ABOUT THIS EXERCISE:
For this exercise, return only the lines in the records below from the one holding "Identify the location of Noticias." through the one holding "Describe the element at coordinates (206, 116)", including both, exactly as they appear and without pictures.

AVAILABLE RECORDS:
* * *

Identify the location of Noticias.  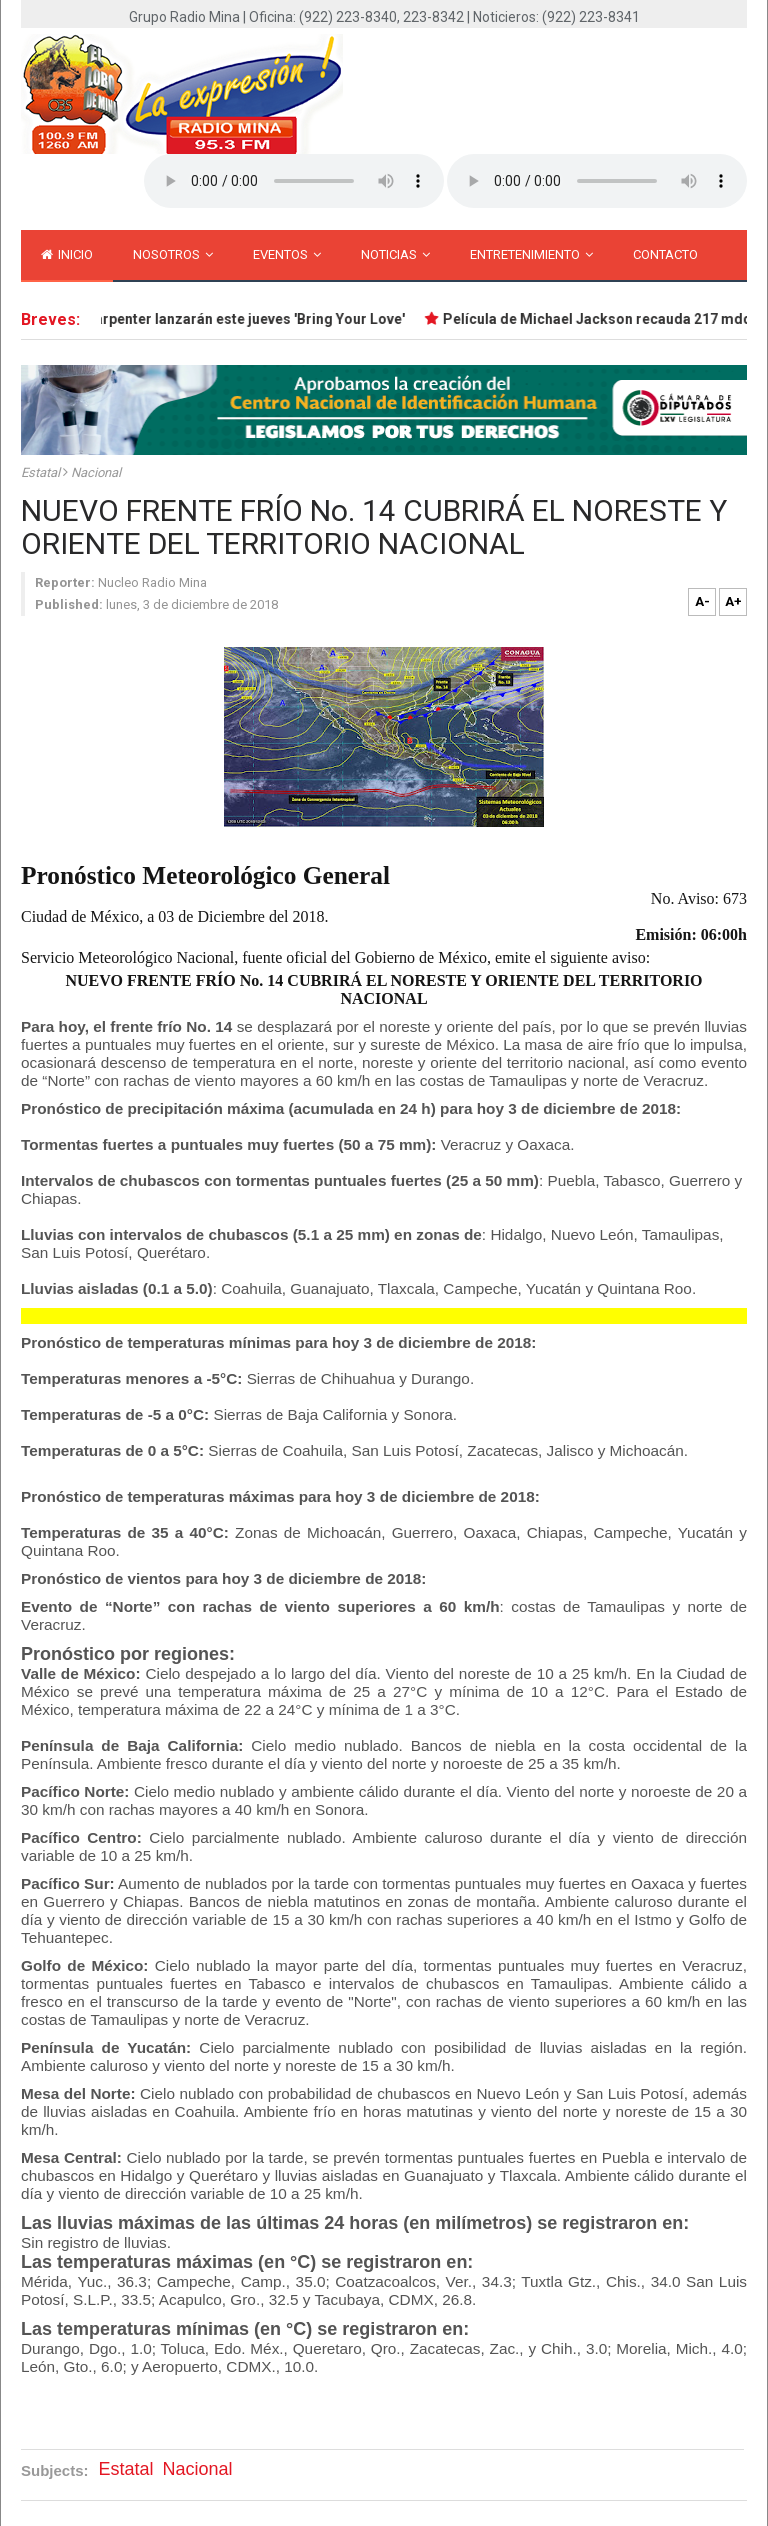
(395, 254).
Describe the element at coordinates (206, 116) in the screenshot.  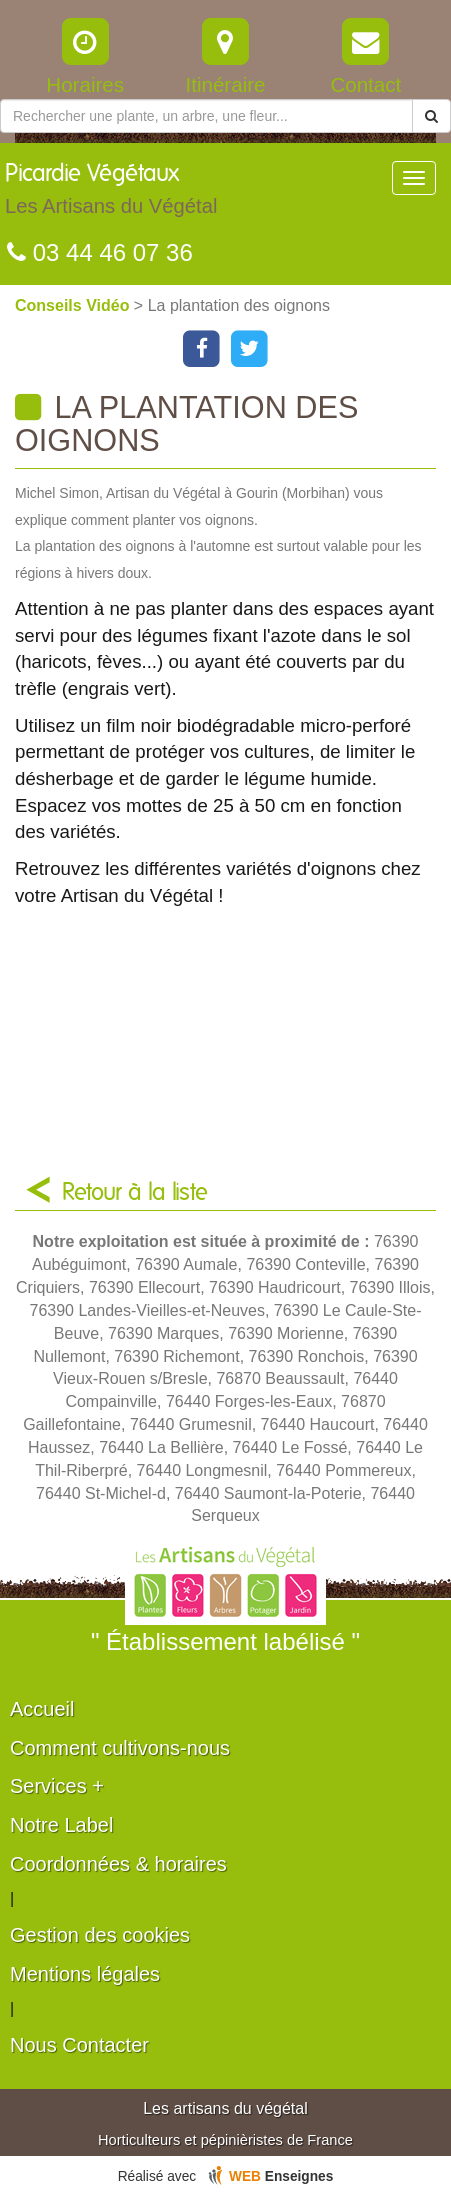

* * *

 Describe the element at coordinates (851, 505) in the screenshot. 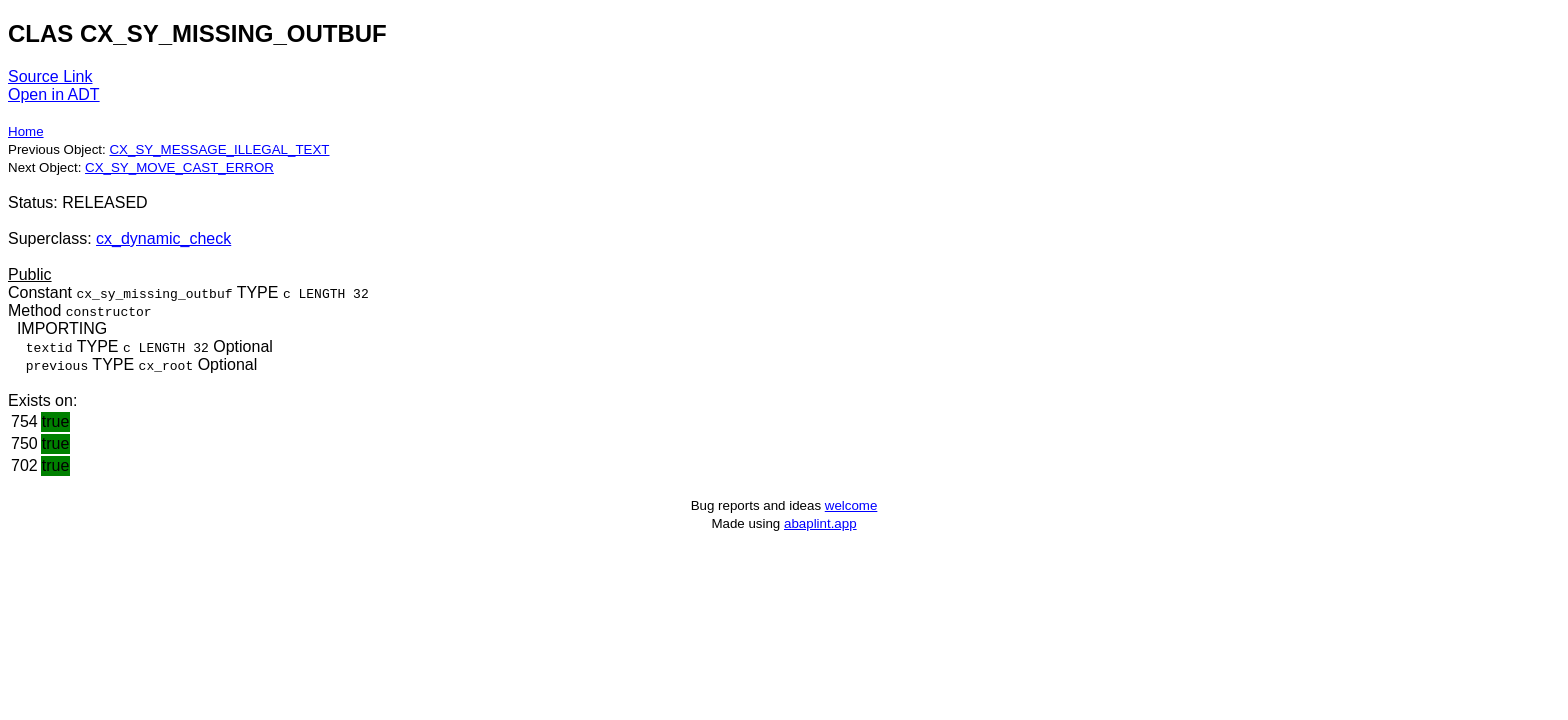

* * *

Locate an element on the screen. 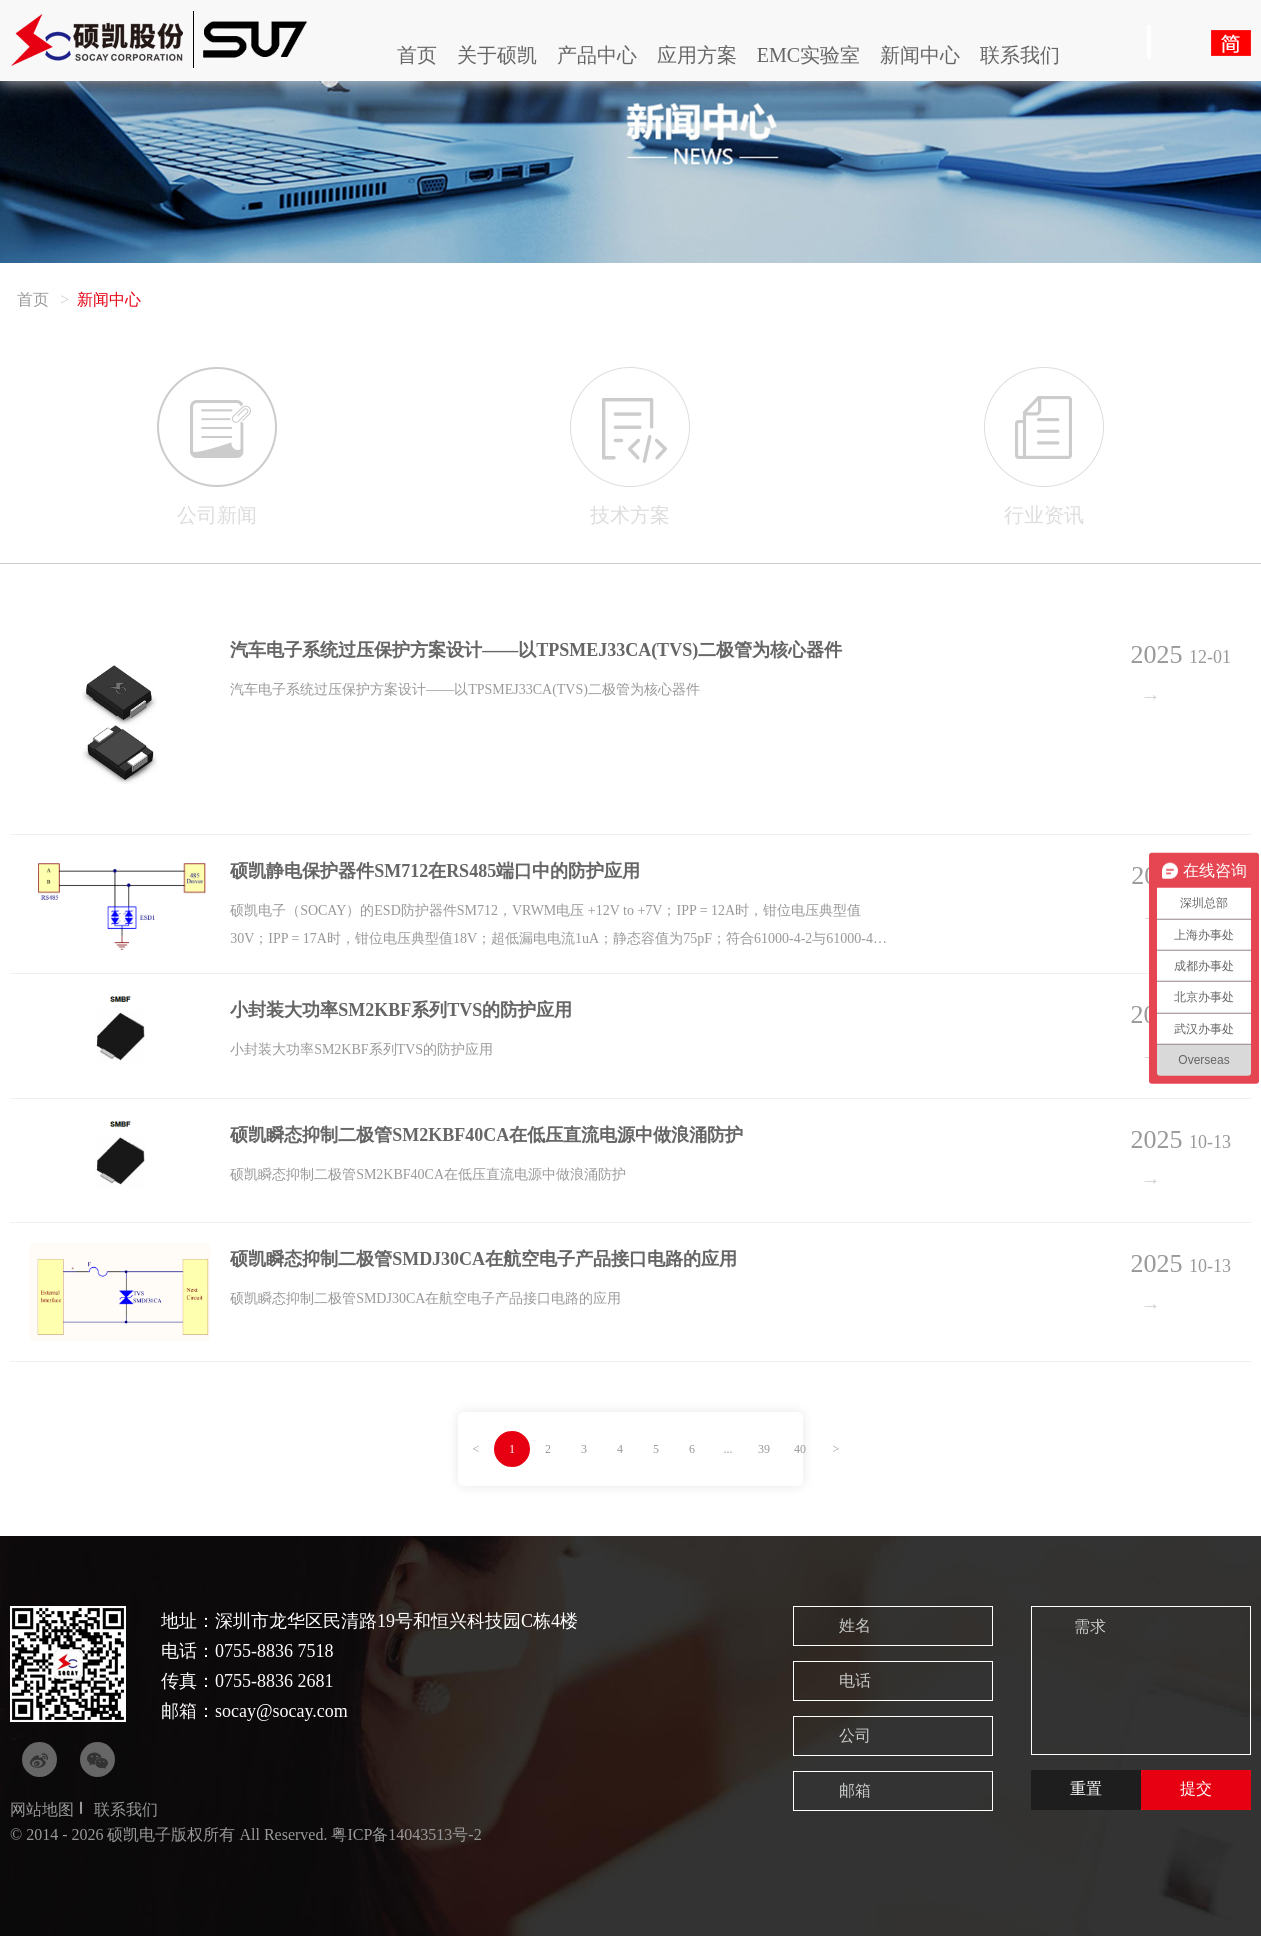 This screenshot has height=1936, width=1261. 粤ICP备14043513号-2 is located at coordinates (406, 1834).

* * *

SOLUTION:
Identify the location of Noticias.  
(395, 254).
Describe the element at coordinates (206, 116) in the screenshot.  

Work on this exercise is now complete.